#### What is needed
Exact reproduction required: the lines below from the line with "1. (63.54kB) (248, 659)" to the line with "Sport automobile et circuit (239, 241)", both ends included, and no others.

#### Stored data entries
+++++

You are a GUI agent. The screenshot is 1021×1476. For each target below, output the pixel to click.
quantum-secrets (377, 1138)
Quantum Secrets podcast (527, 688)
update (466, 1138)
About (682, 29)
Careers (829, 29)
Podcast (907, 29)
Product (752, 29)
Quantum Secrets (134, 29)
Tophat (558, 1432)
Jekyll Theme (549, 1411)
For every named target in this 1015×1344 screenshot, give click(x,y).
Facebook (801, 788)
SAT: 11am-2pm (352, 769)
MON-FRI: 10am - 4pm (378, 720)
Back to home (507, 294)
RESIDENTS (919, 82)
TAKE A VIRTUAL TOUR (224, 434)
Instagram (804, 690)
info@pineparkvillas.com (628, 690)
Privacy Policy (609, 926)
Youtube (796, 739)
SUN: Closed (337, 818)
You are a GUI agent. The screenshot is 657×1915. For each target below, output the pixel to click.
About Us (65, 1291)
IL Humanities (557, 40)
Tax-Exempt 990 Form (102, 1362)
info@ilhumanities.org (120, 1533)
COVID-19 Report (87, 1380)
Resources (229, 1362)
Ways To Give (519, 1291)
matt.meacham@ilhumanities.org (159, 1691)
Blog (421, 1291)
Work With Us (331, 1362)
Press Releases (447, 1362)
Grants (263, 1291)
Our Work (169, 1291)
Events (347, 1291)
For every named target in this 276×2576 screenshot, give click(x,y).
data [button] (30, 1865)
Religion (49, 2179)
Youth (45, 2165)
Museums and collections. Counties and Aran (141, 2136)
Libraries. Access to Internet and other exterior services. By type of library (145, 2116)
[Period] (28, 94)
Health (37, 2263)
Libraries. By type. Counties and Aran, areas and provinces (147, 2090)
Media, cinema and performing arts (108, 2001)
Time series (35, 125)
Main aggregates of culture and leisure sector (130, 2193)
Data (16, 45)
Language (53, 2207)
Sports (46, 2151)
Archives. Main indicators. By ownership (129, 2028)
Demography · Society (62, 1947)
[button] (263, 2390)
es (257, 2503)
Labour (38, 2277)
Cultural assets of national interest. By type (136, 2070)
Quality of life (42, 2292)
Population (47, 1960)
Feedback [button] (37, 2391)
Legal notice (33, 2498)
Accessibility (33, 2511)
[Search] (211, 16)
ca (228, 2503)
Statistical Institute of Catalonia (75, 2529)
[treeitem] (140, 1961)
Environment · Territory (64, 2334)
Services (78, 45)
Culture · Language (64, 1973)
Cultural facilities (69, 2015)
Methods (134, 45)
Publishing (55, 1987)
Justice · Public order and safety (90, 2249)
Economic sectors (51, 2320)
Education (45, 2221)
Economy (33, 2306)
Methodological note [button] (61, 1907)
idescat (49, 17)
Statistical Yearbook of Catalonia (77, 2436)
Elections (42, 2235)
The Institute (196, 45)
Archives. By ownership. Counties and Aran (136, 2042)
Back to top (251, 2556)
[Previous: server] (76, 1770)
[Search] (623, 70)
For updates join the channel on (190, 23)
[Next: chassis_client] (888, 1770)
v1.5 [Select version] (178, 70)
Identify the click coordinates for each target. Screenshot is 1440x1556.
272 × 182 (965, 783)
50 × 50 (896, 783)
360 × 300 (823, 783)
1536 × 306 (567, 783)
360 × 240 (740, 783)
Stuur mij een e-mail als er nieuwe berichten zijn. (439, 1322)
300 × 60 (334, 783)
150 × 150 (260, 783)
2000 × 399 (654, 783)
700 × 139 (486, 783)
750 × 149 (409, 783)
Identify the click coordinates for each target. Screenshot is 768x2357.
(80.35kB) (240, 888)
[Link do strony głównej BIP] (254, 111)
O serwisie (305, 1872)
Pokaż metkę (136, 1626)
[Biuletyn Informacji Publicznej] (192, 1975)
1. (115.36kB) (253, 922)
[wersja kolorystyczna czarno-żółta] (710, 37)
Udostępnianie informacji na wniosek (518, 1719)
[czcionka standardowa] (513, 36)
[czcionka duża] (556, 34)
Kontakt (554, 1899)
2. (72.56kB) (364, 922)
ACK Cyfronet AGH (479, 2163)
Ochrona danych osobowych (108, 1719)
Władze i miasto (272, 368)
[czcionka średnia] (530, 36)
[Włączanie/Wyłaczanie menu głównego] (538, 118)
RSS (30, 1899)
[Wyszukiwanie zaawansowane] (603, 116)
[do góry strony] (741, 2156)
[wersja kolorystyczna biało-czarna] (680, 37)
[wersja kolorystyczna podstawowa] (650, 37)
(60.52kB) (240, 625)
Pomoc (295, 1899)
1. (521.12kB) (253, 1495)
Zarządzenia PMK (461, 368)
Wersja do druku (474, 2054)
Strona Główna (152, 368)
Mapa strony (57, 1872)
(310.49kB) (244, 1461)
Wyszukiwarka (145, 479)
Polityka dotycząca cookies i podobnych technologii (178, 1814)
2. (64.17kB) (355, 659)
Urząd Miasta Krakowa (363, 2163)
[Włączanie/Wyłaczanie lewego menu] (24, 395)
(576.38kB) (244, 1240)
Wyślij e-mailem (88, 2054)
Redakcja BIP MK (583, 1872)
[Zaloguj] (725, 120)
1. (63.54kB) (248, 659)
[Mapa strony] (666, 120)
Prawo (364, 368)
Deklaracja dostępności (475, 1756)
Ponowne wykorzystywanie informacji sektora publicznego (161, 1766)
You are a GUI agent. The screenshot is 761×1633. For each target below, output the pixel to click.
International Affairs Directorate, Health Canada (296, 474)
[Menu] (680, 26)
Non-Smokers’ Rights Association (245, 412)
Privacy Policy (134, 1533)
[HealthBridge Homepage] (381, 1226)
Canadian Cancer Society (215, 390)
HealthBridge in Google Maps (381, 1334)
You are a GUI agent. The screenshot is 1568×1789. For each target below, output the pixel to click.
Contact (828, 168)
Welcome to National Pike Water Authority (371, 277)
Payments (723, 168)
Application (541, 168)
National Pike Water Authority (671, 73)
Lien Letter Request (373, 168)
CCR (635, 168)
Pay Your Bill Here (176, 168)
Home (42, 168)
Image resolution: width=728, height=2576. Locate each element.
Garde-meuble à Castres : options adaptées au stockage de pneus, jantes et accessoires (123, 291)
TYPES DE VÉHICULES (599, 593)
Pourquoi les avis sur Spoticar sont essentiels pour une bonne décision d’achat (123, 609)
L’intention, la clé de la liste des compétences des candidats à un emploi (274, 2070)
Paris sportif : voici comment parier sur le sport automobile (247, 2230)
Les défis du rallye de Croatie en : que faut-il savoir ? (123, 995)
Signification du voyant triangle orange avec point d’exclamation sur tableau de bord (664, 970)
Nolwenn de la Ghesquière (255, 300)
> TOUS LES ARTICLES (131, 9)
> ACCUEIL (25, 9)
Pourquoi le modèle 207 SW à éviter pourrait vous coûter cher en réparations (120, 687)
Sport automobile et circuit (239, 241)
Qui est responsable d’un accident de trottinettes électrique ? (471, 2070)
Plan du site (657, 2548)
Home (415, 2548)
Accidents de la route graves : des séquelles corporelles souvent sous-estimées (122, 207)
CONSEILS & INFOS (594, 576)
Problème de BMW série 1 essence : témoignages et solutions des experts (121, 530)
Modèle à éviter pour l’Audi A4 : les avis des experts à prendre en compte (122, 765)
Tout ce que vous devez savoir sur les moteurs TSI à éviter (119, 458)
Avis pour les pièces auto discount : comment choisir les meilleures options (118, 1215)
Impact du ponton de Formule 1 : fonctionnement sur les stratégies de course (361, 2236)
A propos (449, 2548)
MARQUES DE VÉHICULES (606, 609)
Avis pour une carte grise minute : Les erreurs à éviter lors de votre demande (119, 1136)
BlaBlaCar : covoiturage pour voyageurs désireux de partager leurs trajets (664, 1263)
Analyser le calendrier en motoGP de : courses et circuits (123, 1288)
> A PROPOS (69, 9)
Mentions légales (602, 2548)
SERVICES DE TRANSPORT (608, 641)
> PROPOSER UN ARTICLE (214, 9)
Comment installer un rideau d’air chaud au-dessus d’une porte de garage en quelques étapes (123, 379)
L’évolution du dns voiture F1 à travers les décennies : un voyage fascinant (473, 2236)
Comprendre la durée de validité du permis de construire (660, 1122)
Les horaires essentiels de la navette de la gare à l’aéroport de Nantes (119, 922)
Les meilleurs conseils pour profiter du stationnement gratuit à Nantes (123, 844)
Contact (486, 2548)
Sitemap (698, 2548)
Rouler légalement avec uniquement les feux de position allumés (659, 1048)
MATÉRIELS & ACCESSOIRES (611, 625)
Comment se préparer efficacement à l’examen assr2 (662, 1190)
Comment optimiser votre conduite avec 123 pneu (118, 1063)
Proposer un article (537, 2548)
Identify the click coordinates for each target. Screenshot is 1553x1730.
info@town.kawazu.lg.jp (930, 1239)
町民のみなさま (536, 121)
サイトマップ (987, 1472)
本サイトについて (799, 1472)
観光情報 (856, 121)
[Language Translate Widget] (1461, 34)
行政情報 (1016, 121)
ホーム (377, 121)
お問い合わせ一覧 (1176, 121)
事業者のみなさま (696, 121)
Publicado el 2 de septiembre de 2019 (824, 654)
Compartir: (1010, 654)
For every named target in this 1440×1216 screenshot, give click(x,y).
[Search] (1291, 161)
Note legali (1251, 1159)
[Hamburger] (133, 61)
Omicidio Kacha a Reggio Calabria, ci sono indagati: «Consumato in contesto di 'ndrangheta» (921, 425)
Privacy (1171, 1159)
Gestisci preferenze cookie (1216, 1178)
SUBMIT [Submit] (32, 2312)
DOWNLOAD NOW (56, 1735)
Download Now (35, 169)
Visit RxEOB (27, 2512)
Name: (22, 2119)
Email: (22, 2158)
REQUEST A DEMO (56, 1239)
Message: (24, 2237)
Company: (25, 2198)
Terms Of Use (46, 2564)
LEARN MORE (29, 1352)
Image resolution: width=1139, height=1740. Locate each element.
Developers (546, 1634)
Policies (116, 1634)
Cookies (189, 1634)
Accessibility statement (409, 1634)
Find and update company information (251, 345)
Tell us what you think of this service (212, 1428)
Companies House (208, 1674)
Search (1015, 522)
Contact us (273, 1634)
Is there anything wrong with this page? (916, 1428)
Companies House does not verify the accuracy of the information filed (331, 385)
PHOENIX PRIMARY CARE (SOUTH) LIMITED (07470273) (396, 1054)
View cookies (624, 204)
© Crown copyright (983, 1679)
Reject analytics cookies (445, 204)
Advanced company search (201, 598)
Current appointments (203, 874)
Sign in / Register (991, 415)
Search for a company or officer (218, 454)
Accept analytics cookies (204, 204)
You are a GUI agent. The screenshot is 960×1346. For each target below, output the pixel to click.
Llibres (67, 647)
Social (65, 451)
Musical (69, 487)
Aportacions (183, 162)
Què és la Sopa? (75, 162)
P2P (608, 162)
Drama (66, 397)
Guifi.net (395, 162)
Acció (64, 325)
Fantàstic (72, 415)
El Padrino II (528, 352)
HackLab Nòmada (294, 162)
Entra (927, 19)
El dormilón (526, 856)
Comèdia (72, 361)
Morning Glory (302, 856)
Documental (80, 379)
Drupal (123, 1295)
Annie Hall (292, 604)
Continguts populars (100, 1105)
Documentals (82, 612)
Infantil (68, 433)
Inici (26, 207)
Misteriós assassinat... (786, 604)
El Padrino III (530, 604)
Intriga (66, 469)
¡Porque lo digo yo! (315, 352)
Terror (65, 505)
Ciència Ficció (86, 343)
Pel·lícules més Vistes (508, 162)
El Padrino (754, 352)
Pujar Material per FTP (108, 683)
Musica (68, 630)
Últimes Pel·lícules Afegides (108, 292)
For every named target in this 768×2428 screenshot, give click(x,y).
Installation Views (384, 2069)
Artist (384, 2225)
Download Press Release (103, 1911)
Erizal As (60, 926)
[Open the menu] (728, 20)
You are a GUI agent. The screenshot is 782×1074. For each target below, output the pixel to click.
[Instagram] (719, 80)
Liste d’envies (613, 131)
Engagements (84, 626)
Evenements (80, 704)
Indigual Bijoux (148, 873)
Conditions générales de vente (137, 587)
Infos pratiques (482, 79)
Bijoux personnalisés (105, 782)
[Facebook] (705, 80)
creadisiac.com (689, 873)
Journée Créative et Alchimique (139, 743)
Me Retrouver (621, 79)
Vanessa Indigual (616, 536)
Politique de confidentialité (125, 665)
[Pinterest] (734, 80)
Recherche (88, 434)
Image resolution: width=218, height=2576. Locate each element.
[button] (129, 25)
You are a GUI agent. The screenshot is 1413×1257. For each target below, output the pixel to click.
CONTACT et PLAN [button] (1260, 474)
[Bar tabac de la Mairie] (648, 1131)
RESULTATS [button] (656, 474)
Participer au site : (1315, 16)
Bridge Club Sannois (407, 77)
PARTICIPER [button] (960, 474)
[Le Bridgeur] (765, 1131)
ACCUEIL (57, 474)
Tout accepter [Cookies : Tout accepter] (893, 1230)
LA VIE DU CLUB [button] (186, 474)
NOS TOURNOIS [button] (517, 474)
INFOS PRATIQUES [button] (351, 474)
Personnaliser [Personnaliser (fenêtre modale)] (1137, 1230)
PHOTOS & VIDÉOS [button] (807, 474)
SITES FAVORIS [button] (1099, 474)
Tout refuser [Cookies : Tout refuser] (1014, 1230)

+++++

#### Response below
1. (63.54kB) (248, 659)
[Mapa strony] (666, 120)
Prawo (364, 368)
Deklaracja dostępności (475, 1756)
Ponowne wykorzystywanie informacji sektora publicznego (161, 1766)
You are a GUI agent. The screenshot is 761×1633. For each target below, output the pixel to click.
International Affairs Directorate, Health Canada (296, 474)
[Menu] (680, 26)
Non-Smokers’ Rights Association (245, 412)
Privacy Policy (134, 1533)
[HealthBridge Homepage] (381, 1226)
Canadian Cancer Society (215, 390)
HealthBridge in Google Maps (381, 1334)
You are a GUI agent. The screenshot is 1568×1789. For each target below, output the pixel to click.
Contact (828, 168)
Welcome to National Pike Water Authority (371, 277)
Payments (723, 168)
Application (541, 168)
National Pike Water Authority (671, 73)
Lien Letter Request (373, 168)
CCR (635, 168)
Pay Your Bill Here (176, 168)
Home (42, 168)
Image resolution: width=728, height=2576. Locate each element.
Garde-meuble à Castres : options adaptées au stockage de pneus, jantes et accessoires (123, 291)
TYPES DE VÉHICULES (599, 593)
Pourquoi les avis sur Spoticar sont essentiels pour une bonne décision d’achat (123, 609)
L’intention, la clé de la liste des compétences des candidats à un emploi (274, 2070)
Paris sportif : voici comment parier sur le sport automobile (247, 2230)
Les défis du rallye de Croatie en : que faut-il savoir ? (123, 995)
Signification du voyant triangle orange avec point d’exclamation sur tableau de bord (664, 970)
Nolwenn de la Ghesquière (255, 300)
> TOUS LES ARTICLES (131, 9)
> ACCUEIL (25, 9)
Pourquoi le modèle 207 SW à éviter pourrait vous coûter cher en réparations (120, 687)
Sport automobile et circuit (239, 241)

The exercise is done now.